Researchers have discovered more than 275 million previously unreported genetic variants, identified from data shared by nearly 250,000 participants of the National Institutes of Health’s All of Us Research Program. Half of the genomic data are from participants of non-European genetic ancestry. The unexplored cache of variants provides researchers new pathways to better understand the genetic influences on health and disease, especially in communities who have been left out of research in the past.
Nearly 4 million of the newly identified variants are in areas that may be tied to disease risk. The genomic data detailed in the study are available to registered researchers in the Researcher Workbench, the program’s platform for data analysis.
“As a physician, I’ve seen the impact the lack of diversity in genomic research has had in deepening health disparities and limiting care for patients,” said Josh Denny, M.D., M.S., chief executive officer of the All of Us Research Program and an author of the study. “The All of Us dataset has already led researchers to findings that expand what we know about health – many that may not have been possible without our participants' contributions of DNA and other health information. Their participation is setting a course for a future where scientific discovery is more inclusive, with broader benefits for all.”
To date, more than 90% of participants in large genomics studies have been of European genetic ancestry.
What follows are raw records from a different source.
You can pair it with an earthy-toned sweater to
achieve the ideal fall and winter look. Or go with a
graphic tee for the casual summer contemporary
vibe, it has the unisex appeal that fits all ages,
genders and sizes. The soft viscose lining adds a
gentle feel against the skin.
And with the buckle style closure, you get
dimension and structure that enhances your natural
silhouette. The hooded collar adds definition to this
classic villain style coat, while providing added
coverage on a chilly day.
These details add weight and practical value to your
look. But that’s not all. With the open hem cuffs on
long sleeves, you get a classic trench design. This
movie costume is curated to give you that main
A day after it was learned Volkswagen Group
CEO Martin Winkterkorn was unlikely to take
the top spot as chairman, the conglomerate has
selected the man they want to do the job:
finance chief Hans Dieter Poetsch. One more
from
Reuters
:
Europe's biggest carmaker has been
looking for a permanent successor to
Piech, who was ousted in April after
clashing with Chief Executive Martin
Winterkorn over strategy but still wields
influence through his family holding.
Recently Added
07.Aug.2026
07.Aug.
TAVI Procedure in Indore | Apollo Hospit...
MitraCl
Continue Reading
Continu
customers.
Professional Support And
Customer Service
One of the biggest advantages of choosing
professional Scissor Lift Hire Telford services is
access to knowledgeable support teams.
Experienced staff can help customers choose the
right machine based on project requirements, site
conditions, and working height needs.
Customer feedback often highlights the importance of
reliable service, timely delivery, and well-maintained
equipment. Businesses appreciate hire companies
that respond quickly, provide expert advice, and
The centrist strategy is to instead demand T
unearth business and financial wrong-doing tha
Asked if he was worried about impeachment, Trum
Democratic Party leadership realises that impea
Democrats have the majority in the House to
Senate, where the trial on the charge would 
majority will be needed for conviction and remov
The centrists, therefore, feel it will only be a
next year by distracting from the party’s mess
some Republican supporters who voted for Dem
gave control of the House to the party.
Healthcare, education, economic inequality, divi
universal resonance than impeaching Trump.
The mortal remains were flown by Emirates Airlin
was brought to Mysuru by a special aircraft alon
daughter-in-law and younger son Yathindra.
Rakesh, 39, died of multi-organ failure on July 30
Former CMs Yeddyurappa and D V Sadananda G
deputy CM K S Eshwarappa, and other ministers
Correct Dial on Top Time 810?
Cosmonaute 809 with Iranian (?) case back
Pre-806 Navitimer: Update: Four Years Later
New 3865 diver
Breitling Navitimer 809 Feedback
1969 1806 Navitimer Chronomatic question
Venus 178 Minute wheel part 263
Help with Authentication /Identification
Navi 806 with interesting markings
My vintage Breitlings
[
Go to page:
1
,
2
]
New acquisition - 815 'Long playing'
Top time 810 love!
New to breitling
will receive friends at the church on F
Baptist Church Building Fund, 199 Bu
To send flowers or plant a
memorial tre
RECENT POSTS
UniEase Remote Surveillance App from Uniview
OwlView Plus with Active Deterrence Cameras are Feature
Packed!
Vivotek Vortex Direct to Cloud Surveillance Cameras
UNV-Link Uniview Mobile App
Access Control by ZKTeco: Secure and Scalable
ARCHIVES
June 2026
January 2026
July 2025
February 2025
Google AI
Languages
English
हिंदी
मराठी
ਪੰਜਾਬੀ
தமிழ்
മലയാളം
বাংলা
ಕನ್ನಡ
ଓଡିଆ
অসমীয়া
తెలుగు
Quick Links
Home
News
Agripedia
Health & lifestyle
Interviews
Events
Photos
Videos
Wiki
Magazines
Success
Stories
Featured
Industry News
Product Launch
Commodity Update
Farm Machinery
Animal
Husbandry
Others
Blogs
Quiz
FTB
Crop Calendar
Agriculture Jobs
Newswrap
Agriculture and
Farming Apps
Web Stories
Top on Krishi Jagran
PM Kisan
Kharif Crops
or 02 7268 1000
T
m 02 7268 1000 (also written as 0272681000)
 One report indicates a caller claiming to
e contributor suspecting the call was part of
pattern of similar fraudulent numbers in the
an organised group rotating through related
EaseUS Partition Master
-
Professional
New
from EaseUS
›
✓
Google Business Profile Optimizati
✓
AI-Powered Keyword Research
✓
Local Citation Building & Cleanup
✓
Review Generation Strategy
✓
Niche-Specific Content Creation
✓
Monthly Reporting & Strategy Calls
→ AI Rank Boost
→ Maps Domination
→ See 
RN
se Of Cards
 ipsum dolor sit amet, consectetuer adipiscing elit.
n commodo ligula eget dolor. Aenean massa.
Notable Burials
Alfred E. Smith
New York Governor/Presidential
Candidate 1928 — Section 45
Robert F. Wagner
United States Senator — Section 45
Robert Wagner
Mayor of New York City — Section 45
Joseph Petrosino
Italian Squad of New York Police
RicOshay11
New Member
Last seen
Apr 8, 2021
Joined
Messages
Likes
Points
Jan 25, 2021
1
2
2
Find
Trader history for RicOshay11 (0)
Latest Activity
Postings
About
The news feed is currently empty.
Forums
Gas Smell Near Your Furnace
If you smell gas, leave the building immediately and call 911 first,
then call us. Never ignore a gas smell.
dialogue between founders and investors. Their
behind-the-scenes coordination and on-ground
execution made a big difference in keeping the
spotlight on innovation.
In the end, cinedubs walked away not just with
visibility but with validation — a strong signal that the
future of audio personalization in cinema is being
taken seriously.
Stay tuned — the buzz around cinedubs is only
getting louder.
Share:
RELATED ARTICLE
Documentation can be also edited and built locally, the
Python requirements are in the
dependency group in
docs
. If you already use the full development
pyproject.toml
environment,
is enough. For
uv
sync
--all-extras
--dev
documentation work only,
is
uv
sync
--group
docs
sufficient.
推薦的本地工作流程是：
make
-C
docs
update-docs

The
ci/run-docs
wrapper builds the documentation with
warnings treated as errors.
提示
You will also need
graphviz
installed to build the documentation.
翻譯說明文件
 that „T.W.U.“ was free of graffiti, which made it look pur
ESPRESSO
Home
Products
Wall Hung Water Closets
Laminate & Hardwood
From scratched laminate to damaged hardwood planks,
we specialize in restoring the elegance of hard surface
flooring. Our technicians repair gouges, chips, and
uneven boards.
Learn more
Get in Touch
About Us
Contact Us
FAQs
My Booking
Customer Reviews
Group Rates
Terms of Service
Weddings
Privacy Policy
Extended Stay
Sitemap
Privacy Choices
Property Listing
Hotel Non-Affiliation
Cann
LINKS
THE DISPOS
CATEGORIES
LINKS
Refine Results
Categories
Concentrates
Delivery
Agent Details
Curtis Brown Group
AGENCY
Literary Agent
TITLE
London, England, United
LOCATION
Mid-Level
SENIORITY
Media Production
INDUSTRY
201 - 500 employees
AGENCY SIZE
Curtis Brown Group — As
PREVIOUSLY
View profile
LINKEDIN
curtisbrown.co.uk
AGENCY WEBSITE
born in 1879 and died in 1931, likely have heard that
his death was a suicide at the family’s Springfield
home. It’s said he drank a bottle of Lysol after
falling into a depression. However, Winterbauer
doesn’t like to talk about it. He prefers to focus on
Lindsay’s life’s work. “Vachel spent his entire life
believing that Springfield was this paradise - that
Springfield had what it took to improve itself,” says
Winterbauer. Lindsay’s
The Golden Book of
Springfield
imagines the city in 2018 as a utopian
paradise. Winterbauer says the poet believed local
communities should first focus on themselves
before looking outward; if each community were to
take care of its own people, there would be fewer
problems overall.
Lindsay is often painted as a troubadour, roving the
NIH Institute and Center directors noted in an accompanying commentary article in Nature Medicine
that this has led to a narrow understanding of the biology of diseases, and impeded the development of new treatments and prevention strategies for all populations. They emphasize that many researchers are now utilizing the All of Us dataset to advance precision medicine for all.
For example, in a companion study published in Communications Biology, a research team led by Baylor College of Medicine, Houston, reviewed the frequency of genes and variants recommended by the American College of Medical Genetics and Genomics
across different genetic ancestry groups in the All of Us dataset. These genes and variants mirror those in the program’s Hereditary Disease Risk
research results offered to participants. The authors found significant variability in the frequency of variants associated with disease risk between different genetic ancestry groups and compared with other large genomic datasets.
While more research is needed before these findings can be used to tailor genetic testing recommendations for specific populations, researchers believe the difference in the number of these variants may be influenced by past studies’ limited diversity and their disease-focused approach to participant enrollment, rather than a difference in the prevalence of the variants.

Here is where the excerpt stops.